Wednesday, April 18, 2012

Cranberry Blossom Mead

I like the idea of a mead. I grew up eating honey, I would put honey on everything until my parents stopped buying it for me because natural sugar became bad for you. The 80's were a magical time.

All of the meads I've had are far too sweet or boozy. It's hard to find a good table mead. There is not a good source of table meads as far as I know. Honey bourbon, honey beer, high alcohol meads, and honey wine; Never table meads though. What I'm hoping to get is a soft floral honey flavor with a spritzy carbonation level.

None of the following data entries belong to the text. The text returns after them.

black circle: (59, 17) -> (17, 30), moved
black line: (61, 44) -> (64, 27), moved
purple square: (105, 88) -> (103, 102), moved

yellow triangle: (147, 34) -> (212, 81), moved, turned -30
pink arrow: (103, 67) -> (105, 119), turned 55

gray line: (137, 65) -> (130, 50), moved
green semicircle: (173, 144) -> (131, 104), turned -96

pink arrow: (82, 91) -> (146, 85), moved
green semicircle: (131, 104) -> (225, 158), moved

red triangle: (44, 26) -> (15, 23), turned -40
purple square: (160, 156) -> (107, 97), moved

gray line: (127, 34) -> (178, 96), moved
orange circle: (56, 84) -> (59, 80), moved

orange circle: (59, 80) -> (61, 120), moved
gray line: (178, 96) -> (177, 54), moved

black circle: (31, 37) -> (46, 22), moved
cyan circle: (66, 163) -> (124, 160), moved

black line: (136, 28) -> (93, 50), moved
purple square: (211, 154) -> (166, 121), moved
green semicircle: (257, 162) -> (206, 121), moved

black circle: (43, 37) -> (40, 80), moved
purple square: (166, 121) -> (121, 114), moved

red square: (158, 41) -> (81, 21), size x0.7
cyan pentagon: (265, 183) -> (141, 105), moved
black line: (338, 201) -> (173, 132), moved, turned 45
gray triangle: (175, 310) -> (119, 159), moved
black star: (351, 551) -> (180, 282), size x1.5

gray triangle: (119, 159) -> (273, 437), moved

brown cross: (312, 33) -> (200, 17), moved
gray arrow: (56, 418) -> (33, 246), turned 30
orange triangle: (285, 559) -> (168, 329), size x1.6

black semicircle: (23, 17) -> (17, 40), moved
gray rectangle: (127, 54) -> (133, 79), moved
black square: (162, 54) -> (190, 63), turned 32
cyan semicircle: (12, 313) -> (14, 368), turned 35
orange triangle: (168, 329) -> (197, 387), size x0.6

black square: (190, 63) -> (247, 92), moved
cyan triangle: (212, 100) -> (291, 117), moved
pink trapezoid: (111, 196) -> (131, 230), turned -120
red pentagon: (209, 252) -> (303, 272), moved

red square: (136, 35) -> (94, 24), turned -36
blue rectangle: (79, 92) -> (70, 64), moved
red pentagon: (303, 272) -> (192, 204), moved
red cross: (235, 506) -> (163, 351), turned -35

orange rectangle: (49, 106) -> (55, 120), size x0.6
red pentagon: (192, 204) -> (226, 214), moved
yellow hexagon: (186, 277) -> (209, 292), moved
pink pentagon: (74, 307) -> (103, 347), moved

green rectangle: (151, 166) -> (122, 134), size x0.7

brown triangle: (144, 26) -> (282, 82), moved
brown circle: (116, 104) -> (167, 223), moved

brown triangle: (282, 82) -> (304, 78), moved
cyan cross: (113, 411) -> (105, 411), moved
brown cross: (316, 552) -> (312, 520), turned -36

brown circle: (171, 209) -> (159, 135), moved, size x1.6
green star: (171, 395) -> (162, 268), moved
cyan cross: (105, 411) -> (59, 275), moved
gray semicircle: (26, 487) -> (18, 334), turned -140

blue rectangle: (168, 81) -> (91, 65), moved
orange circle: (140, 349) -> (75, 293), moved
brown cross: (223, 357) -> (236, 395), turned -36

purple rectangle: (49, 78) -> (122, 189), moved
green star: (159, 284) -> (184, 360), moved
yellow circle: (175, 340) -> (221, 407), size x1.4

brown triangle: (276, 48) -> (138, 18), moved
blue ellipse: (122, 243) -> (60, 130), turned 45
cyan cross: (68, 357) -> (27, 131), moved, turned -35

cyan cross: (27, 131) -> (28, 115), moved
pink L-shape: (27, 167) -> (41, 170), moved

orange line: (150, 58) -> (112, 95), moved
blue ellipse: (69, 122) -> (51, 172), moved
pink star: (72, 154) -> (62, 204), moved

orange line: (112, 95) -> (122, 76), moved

(read more after the break.)

Zymurgy has two great free articles on making mead and mastering mead fermentation. The keys to mead fermentation are finding quality honey without preservatives and to add yeast nutrient. This process is fairly straight forward and easy. One blog I read claimed it made extract brewing look easy.


Recipe:
10.0 oz Honey (1.0 SRM)
1.00 tsp Yeast Nutrient (Boil in the last 15 minutes.)
1.0 pkg Pasteur Champagne (Red Star)
1 Gallon Water

Process:
My process for this mead is fairly simple. I'll be boiling the water to sterilize it, and adding yeast nutrient to the water. When the water was still warm I added it to the glass carboy after sanitizing the carboy. To the warm water in the carboy I added the honey. I didn't want to boil the honey because of the aromatics I'd be losing, I added it to the warm water because I wanted it to dissolve easily. When the temp of the water normalized I added the yeast and hid this in my fermentation cubby.

Honey:
For my first mead I used Cranberry Blossom Honey. This is a dark honey with a very floral sweet scent. It is sweet and vaguely reminiscent of fruits. My second mead will be made from the Orange Blossom Honey. When I get a clean carboy I will start on mead two, this will be a mead twice as strong as the first, more later.